Brussels, 13 Jul 2006
Robots are getting smarter all the time, and are now able to perform highly complex activities, yet there are still large numbers of tasks which are second nature to humans but leave robots largely stumped. For example, we are able to recognise someone we know in a large crowd, even if they are wearing sunglasses and a hat. In contrast robots would simply be unable to carry out this task, as they are ill equipped to handle unpredictable situations where they do not have full knowledge.
The BACS (Bayesian Approach to Cognitive Systems) project, which is funded under the information society technologies (IST) section of the EU's Sixth Framework Programme (FP6), aims to design an artificial system which would enable robots to cope with a real world environment, where uncertainty and unfamiliarity are the order of the day. At the heart of the project is Bayes' theorem, which provides a model for making rational judgements when only uncertain and incomplete information is available. It lends itself particularly well to questions relating to learning from experience.

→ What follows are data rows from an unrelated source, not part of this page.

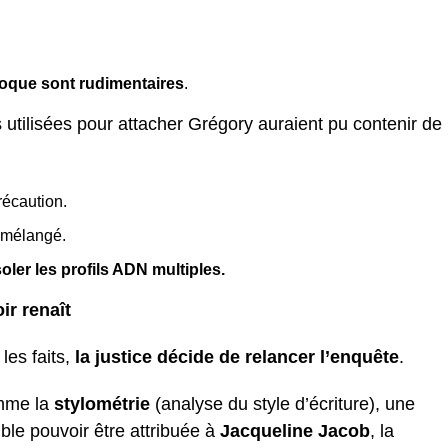
oque sont rudimentaires
.
 utilisées pour attacher Grégory auraient pu contenir de
écaution.
 mélangé.
oler les profils ADN multiples.
ir renaît
les faits,
la justice décide de relancer l’enquête
.
omme la
stylométrie
(analyse du style d’écriture), une
le pouvoir être attribuée à
Jacqueline Jacob
, la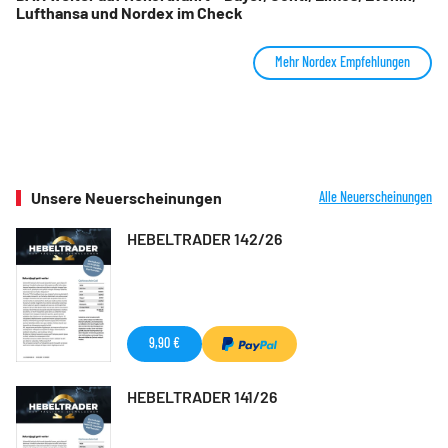
Lufthansa und Nordex im Check
Mehr Nordex Empfehlungen
Unsere Neuerscheinungen
Alle Neuerscheinungen
HEBELTRADER 142/26
9,90 €
HEBELTRADER 141/26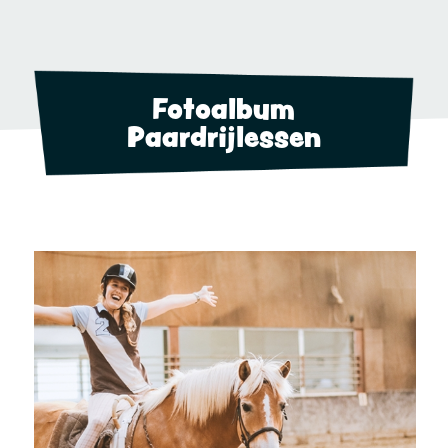
Fotoalbum
Paardrijlessen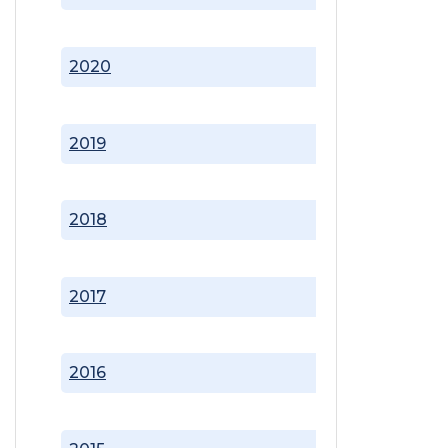
2020
2019
2018
2017
2016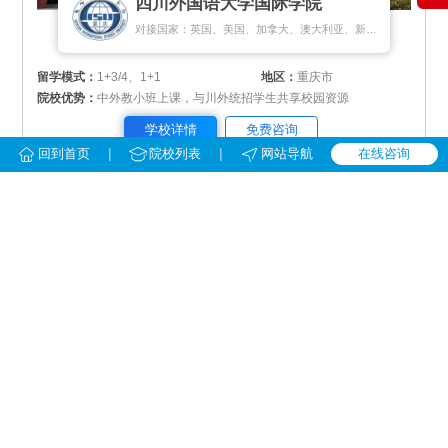
四川外国语大学国际学院
对接国家：英国、美国、加拿大、澳大利亚、新西兰、新加坡、荷兰、马来西亚
留学模式：
1+3/4、1+1
地区：
重庆市
院校优势：
中外教小班上课，与川外统招学生共享校园资源
学校详情
免费咨询
|
|
回到首页
院校列表
网站导航
在线咨询
华中师范大学留学预科
对接国家：英国、美国、加拿大、澳大利亚、新加坡、新西兰、马来西亚、韩国
留学模式：
1+3、1+4
地区：
湖北省武汉市
院校优势：
对接百所国外大学，可学分转换、节省留学费用
学校详情
免费咨询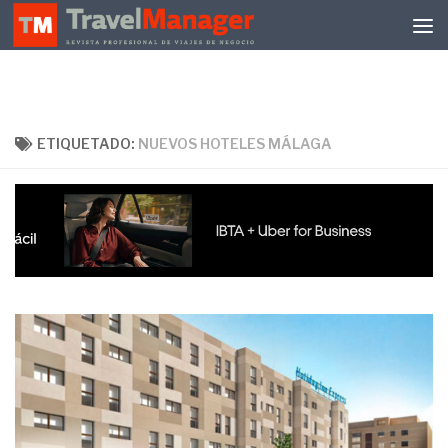
Debajo del contenido
ETIQUETADO:
NUEVOS HOTELES MÁLAGA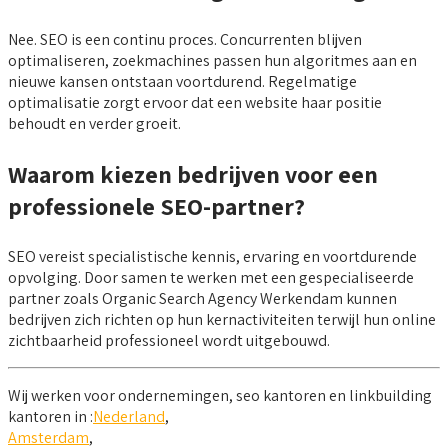
Nee. SEO is een continu proces. Concurrenten blijven
optimaliseren, zoekmachines passen hun algoritmes aan en
nieuwe kansen ontstaan voortdurend. Regelmatige
optimalisatie zorgt ervoor dat een website haar positie
behoudt en verder groeit.
Waarom kiezen bedrijven voor een
professionele SEO-partner?
SEO vereist specialistische kennis, ervaring en voortdurende
opvolging. Door samen te werken met een gespecialiseerde
partner zoals Organic Search Agency Werkendam kunnen
bedrijven zich richten op hun kernactiviteiten terwijl hun online
zichtbaarheid professioneel wordt uitgebouwd.
Wij werken voor ondernemingen, seo kantoren en linkbuilding
kantoren in :
Nederland
,
Amsterdam
,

Humans are particularly good at responding to unpredictable situations and taking decisions without having all the facts. The project partners will exploit this fact by looking at humans and rats responding to realistic situations, and analysing the processes and neural pathways involved. They will then map these onto an artificial cognitive system to create robots which are able to handle incomplete information, analyse their environment, interpret the data and take decisions.
The resulting system could have a range of useful applications. Devices already exist which warn car drivers when they are too close to the car in front. A 'virtual co-driver' could extend this concept much further to improve road safety. While the human would remain in control of the car, the co-driver would monitor the driver's reactions to the traffic around them, the road, potential obstacles and other factors. If the driver starts to make mistakes in their driving, for example if they have fallen asleep at the wheel, the virtual co-driver could detect this and over-ride the actions of the human driver.
'This should make driving safer for both humans and pedestrians,' said Roland Siegwart, Professor of Autonomous Systems at the Swiss Federal Institute of Technology.
Another area where the researchers plan to learn from human abilities is surveillance. We have a natural ability to identify the unusual in a situation. By exploring how we do this, the researchers hope to create security robots which could identify an attack or unexpected presence.
The 10-partner project is coordinated by the Swiss Federal Institute of Technology in Zurich and is due to run until 2010.